Part of the problem was that historically the schools did not participate in the internal controls set up by the City’s finance office. Those controls do not allow for anyone to be hired and added to the payroll without identifying a funding source. The schools did not have those controls, but the first and most critical recommendation by the Task Force was to make sure the schools participated in the City’s systems.
Another recommendations dealt with hiring someone to interface between the City and the School Department on Budget issues, also serving as an expert on education funding initiatives at the state level.
“It just makes up too big a portion of the City’s finances to not have someone there dealing with this in an expert way all the time,” said Tyler.
Said Councilor Anthony DiPierro, “I would say we move ahead quite briskly on this and I think we should call a meeting of the School Finance Review Committee as soon as possible.
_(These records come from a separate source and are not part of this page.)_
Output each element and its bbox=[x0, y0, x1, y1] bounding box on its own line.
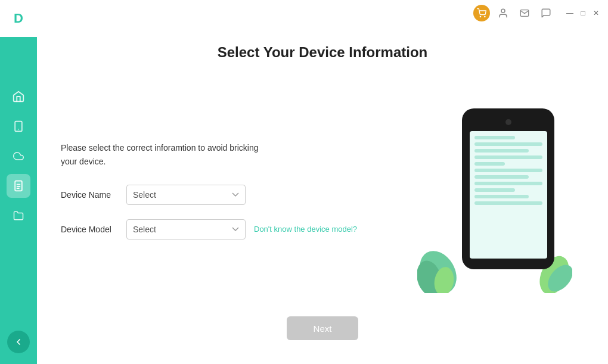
user-icon[interactable] bbox=[495, 5, 511, 21]
device-name-label: Device Name bbox=[61, 190, 126, 200]
phone-body bbox=[462, 108, 554, 269]
screen-line bbox=[474, 169, 542, 172]
next-button[interactable]: Next bbox=[287, 316, 358, 340]
sidebar-item-cloud[interactable] bbox=[7, 144, 30, 168]
sidebar-item-mobile[interactable] bbox=[7, 114, 30, 138]
page-title: Select Your Device Information bbox=[218, 44, 428, 61]
svg-point-6 bbox=[480, 16, 480, 17]
form-description: Please select the correct inforamtion to… bbox=[61, 141, 371, 168]
screen-line bbox=[474, 142, 542, 146]
next-btn-row: Next bbox=[61, 316, 584, 340]
phone-illustration bbox=[417, 102, 572, 293]
screen-line bbox=[474, 136, 515, 139]
mail-icon[interactable] bbox=[516, 5, 533, 21]
titlebar: — □ ✕ bbox=[37, 0, 608, 26]
screen-line bbox=[474, 155, 542, 159]
phone-notch bbox=[505, 119, 511, 125]
screen-line bbox=[474, 162, 505, 166]
cart-icon[interactable] bbox=[473, 5, 490, 21]
maximize-button[interactable]: □ bbox=[578, 8, 588, 18]
page-content: Select Your Device Information Please se… bbox=[37, 26, 608, 364]
sidebar: D bbox=[0, 0, 37, 364]
device-name-row: Device Name Select bbox=[61, 185, 371, 205]
sidebar-nav bbox=[7, 37, 30, 331]
device-model-link[interactable]: Don't know the device model? bbox=[254, 225, 357, 234]
sidebar-item-home[interactable] bbox=[7, 85, 30, 108]
screen-line bbox=[474, 149, 529, 153]
device-model-row: Device Model Select Don't know the devic… bbox=[61, 219, 371, 239]
device-name-select[interactable]: Select bbox=[126, 185, 246, 205]
back-button[interactable] bbox=[7, 331, 30, 353]
screen-line bbox=[474, 182, 542, 185]
sidebar-item-info[interactable] bbox=[7, 174, 30, 198]
screen-line bbox=[474, 188, 515, 192]
device-model-label: Device Model bbox=[61, 225, 126, 234]
close-button[interactable]: ✕ bbox=[591, 8, 601, 18]
window-controls: — □ ✕ bbox=[565, 8, 601, 18]
chat-icon[interactable] bbox=[538, 5, 554, 21]
main-area: — □ ✕ Select Your Device Information Ple… bbox=[37, 0, 608, 364]
content-area: Please select the correct inforamtion to… bbox=[61, 97, 584, 298]
svg-point-7 bbox=[485, 16, 485, 17]
screen-line bbox=[474, 201, 542, 205]
sidebar-item-folder[interactable] bbox=[7, 204, 30, 228]
device-model-select[interactable]: Select bbox=[126, 219, 246, 239]
minimize-button[interactable]: — bbox=[565, 8, 575, 18]
leaf-left-icon bbox=[417, 239, 459, 293]
app-logo: D bbox=[0, 0, 37, 37]
screen-line bbox=[474, 195, 529, 198]
phone-screen bbox=[470, 131, 547, 259]
screen-line bbox=[474, 175, 529, 179]
form-section: Please select the correct inforamtion to… bbox=[61, 141, 371, 254]
svg-point-8 bbox=[501, 9, 505, 13]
I have always said the School Department and City Hall shouldn’t operate as separate entities. I’m happy to see that is one area this report addresses in trying to bring them together.”
Many of the other recommendations had to do with the School Committee.
Member David Ela said he was very upset in reading the repot because it was hard to believe that so many people were hired outside of the knowledge of the School Committee.
“That’s probably what upset me the most about this report – being unaware of the 65 and 32 employees hired after we approved the budget,” he said. “I will take responsibility, but I didn’t have the information or knowledge. It’s important we are moving in the right direction. We’ve had great meetings with the mayor and CFO Eric Demas. We will have ongoing collaboration with them…Things don’t happen overnight. We’ll review these and see where we are in one year. That’s a good goal for us.”
He also said the only information they had was the “burn rate,” which is a calculation of how fast the school budget is being spent. He said they were about two weeks away from learning of the new hires from September via the December burn rate.
“We need better tools,” he added.
School Committeeman Frank Parker said they will be moving to start working on the recommendations as soon as the Sept. 16 meeting, where one of the recommendations will be implemented. That one deals with making sure the entire School Committee is participating in the budgeting process, rather than just three members on the Finance Committee.
“In the past, most members attended one or more meetings, but I will propose at the Sept. 16 meeting to create a new committee – the Committee on Budget – that will be made up of the whole School Committee,” he said. “That’s in the works.”
He said time will be of the essence, and most members of the School Committee had positive reactions to the report.
“We’re going to move quickly on this,” he said. “There have already been conversations. I think most of the recommendations are seen as reasonable and attainable in a short period of time. The one recommendation about a finance position at City Hall is out of our hands. Personally, I’d rather see a consultant in that position rather than a full-time employee though.”
Tyler said he and the Task Force believe that the recommendations should be seriously considered and should be implemented within a year.
“We hope these are given a chance,” he said. “We think the nine recommendations of the Task Force should be reviewed by the School Finance Review Committee a year from now to determine whether the recommendations have been implemented or not,” he said. “If not, why not, and if implemented, have they made a difference.”
City Councilor Wayne Matewsky said he felt like the report contained things he’d been hoping to hear for many years.
“This is a breath of fresh air,” he said. “I’ve been here many years and this is so refreshing.”